◆ **Data shown**
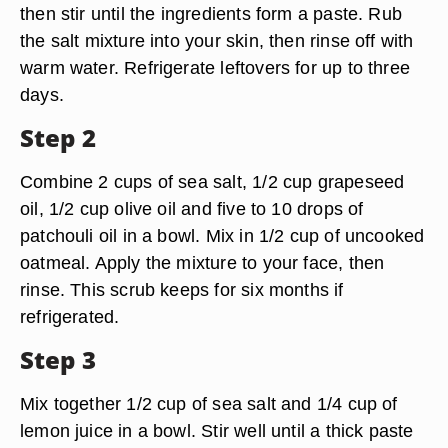
then stir until the ingredients form a paste. Rub
the salt mixture into your skin, then rinse off with
warm water. Refrigerate leftovers for up to three
days.
Step 2
Combine 2 cups of sea salt, 1/2 cup grapeseed
oil, 1/2 cup olive oil and five to 10 drops of
patchouli oil in a bowl. Mix in 1/2 cup of uncooked
oatmeal. Apply the mixture to your face, then
rinse. This scrub keeps for six months if
refrigerated.
Step 3
Mix together 1/2 cup of sea salt and 1/4 cup of
lemon juice in a bowl. Stir well until a thick paste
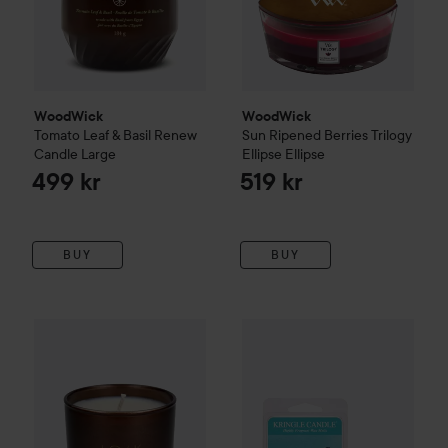
WoodWick
WoodWick
Tomato Leaf & Basil
Renew
Sun Ripened Berries
Trilogy
Candle
Large
Ellipse
Ellipse
499 kr
519 kr
BUY
BUY
JOIK Organic
Doftljus Caffe Crema
Kringle Candle
150 g
Wax Melts Frui
189 kr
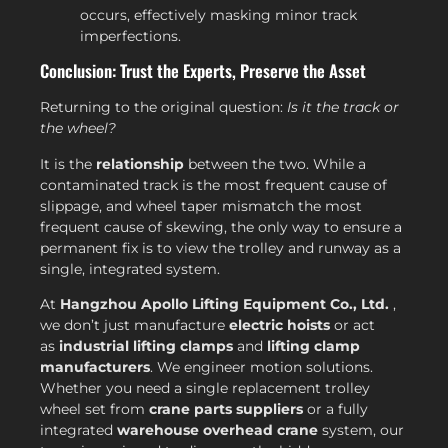
occurs, effectively masking minor track
imperfections.
Conclusion: Trust the Experts, Preserve the Asset
Returning to the original question:
Is it the track or
the wheel?
It is the
relationship
between the two. While a
contaminated track is the most frequent cause of
slippage, and wheel taper mismatch the most
frequent cause of skewing, the only way to ensure a
permanent fix is to view the trolley and runway as a
single, integrated system.
At
Hangzhou Apollo Lifting Equipment Co., Ltd.
,
we don’t just manufacture
electric hoists
or act
as
industrial lifting clamps
and
lifting clamp
manufacturers
. We engineer motion solutions.
Whether you need a single replacement trolley
wheel set from
crane parts suppliers
or a fully
integrated
warehouse overhead crane
system, our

◆ **Assignment**
Pictures are not part of the copy. Return every record exactly.

◆ **Reply to the exercise**
then stir until the ingredients form a paste. Rub
the salt mixture into your skin, then rinse off with
warm water. Refrigerate leftovers for up to three
days.
Step 2
Combine 2 cups of sea salt, 1/2 cup grapeseed
oil, 1/2 cup olive oil and five to 10 drops of
patchouli oil in a bowl. Mix in 1/2 cup of uncooked
oatmeal. Apply the mixture to your face, then
rinse. This scrub keeps for six months if
refrigerated.
Step 3
Mix together 1/2 cup of sea salt and 1/4 cup of
lemon juice in a bowl. Stir well until a thick paste
WoodWick
WoodWick
Tomato Leaf & Basil
Renew
Sun Ripened Berries
Trilogy
Candle
Large
Ellipse
Ellipse
499 kr
519 kr
BUY
BUY
JOIK Organic
Doftljus Caffe Crema
Kringle Candle
150 g
Wax Melts Frui
189 kr
occurs, effectively masking minor track
imperfections.
Conclusion: Trust the Experts, Preserve the Asset
Returning to the original question:
Is it the track or
the wheel?
It is the
relationship
between the two. While a
contaminated track is the most frequent cause of
slippage, and wheel taper mismatch the most
frequent cause of skewing, the only way to ensure a
permanent fix is to view the trolley and runway as a
single, integrated system.
At
Hangzhou Apollo Lifting Equipment Co., Ltd.
,
we don’t just manufacture
electric hoists
or act
as
industrial lifting clamps
and
lifting clamp
manufacturers
. We engineer motion solutions.
Whether you need a single replacement trolley
wheel set from
crane parts suppliers
or a fully
integrated
warehouse overhead crane
system, our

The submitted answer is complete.